So we are not going to apologise in any way, shape or form for opposing schedule 1, dealing with amendments relating to the close of the rolls. We also oppose, as I indicated before, schedule 2, which relates to amendments concerning evidence of identity for provisional votes. The previous government, in our effort to make sure we had integrity of the electoral system, moved to stop fraudulent voting by persons impersonating other voters by requiring that people who claim a provisional vote at an election be required to produce evidence of their true identity and their enrolled address, either on polling day or, if they did not happen to have it on polling day, in the week following.

Who on earth, if he or she is a reasonable person, could object to that particular arrangement? Do the government really want anybody to come up and say that they are John Smith, Jane Doe or Joe Bloggs and claim a provisional vote in the name of that person and be able to do so without proving that he or she happens to be the person that he or she is claiming to be? I find it breathtakingly amazing that the government can stand up in the House and say that they support amendments of this nature—amendments which in effect will help to tear up the integrity of the Australian electoral roll.

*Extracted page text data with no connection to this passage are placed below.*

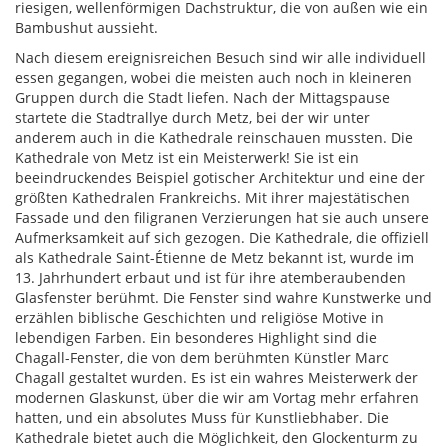
riesigen, wellenförmigen Dachstruktur, die von außen wie ein
Bambushut aussieht.
Nach diesem ereignisreichen Besuch sind wir alle individuell
essen gegangen, wobei die meisten auch noch in kleineren
Gruppen durch die Stadt liefen. Nach der Mittagspause
startete die Stadtrallye durch Metz, bei der wir unter
anderem auch in die Kathedrale reinschauen mussten. Die
Kathedrale von Metz ist ein Meisterwerk! Sie ist ein
beeindruckendes Beispiel gotischer Architektur und eine der
größten Kathedralen Frankreichs. Mit ihrer majestätischen
Fassade und den filigranen Verzierungen hat sie auch unsere
Aufmerksamkeit auf sich gezogen. Die Kathedrale, die offiziell
als Kathedrale Saint-Étienne de Metz bekannt ist, wurde im
13. Jahrhundert erbaut und ist für ihre atemberaubenden
Glasfenster berühmt. Die Fenster sind wahre Kunstwerke und
erzählen biblische Geschichten und religiöse Motive in
lebendigen Farben. Ein besonderes Highlight sind die
Chagall-Fenster, die von dem berühmten Künstler Marc
Chagall gestaltet wurden. Es ist ein wahres Meisterwerk der
modernen Glaskunst, über die wir am Vortag mehr erfahren
hatten, und ein absolutes Muss für Kunstliebhaber. Die
Kathedrale bietet auch die Möglichkeit, den Glockenturm zu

There has been a great deal of cynicism in relation to politics, and we saw the One Nation and Pauline Hanson phenomenon. Ordinary, decent Australians felt disempowered from the political process. They felt disconnected from the political process. They felt that they could not have a say. They felt that politicians were not listening to them. They felt that the thought police were out there, stopping people from talking about issues that ought to be talked about. While I do not want to revisit the issues raised by Pauline Hanson in the parliament or in the media, I think it is important that we have a situation where people can have confidence in our electoral system. People will not move to extremist forces if they have confidence that the government of Australia is in fact the government that the majority of the people of Australia actually voted for.

That is why it is incumbent on all of us, regardless of where we happen to stand in the political spectrum, to strongly support laws that maintain the integrity of the electoral system. We only have to turn our television sets on any day of the week or any night of the year to see that in other parts of the world elections are contested and in some cases international election observers are called in because there is a worry by the people in the country that the electoral system does not have integrity. As an Australian, I am particularly proud that we do have in our electoral system more integrity than most other countries. I think that we can always continue to improve—to dot the i’s and cross the t’s in our Electoral Act. It is a work in progress, of constantly improving the accountability and integrity mechanisms.

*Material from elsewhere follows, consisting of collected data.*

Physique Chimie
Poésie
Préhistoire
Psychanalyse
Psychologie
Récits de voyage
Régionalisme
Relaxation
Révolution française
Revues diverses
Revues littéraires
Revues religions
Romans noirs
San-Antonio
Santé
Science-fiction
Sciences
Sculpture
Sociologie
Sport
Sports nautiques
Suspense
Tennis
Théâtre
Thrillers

The Howard government was prepared to do that. I find it incredibly concerning that the current government seems to want to roll back the clock to give, in effect, open season to the rorters in the same way that their open door policy and their demolition of our border protection policy has laid out the welcome mat for people smugglers. That is a matter that is increasingly of concern to the Australian people. Under the arrangement proposed by the government under schedule 2, there will effectively be no consequence for breaching the Electoral Act, the benefits of enrolling correctly will be reduced to nothing and there will be no disincentive for anyone who fails to correctly enrol, leading to a situation where the whole basis of the AEC’s continuous roll update program is severely undermined.

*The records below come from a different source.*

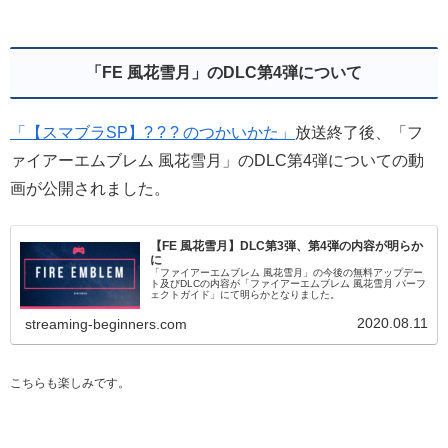
「FE 風花雪月」のDLC第4弾について
「【スマブラSP】? ? ? のつかいかた」
放送終了後、「フ
ァイアーエムブレム 風花雪月」のDLC第4弾についての動
画が公開されました。
【FE 風花雪月】DLC第3弾、第4弾の内容が明らか
に
「ファイアーエムブレム 風花雪月」の今後の無料アップデー
ト及びDLCの内容が「ファイアーエムブレム 風花雪月 パーフ
ェクトガイド」にて明らかとなりました。
2020.08.11
streaming-beginners.com
こちらも楽しみです。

Any proposal such as that contained in the bill before the House—to weaken the rules relating to proof of identity for provisional votes—should be opposed because it rewards people who have been lazy and helps make fraudulent voting easier. Regardless of where we stand politically, any action by any government to bring in laws which encourage fraudulent voting ought to be strongly opposed. The policy of the former government was strongly reaffirmed in the opposition senators’ minority report of the Report on the conduct of the 2007 federal election and matters related thereto.

Frankly, Australia embraces an electoral philosophy that gives all eligible citizens a right to cast a vote on polling day. I believe they should have a right and not an obligation, but under our law they have a right ‘and’ an obligation. That means that they are required to exercise their democratic responsibility to help choose a government of the day. It does nothing to encourage confidence in the electoral system when we have a government which is prepared to introduce amendments to that electoral system which clearly militate against the integrity of the electoral roll. I have often said that Australia is the envy of nations throughout the world. The integrity of our electoral system is another attribute of this nation which enables us to strut the world stage and help encourage sound governance, good electoral practice and democracy around the world. If the amendments proposed by the government are brought into effect, it means that we as Australians will have slightly less ability to say that we are a country which has one of the best systems in the world, because we will have a government which is moving down the same road that many governments overseas have gone down. Those governments have, of course, been quite rightly criticised by the current and former governments in Australia.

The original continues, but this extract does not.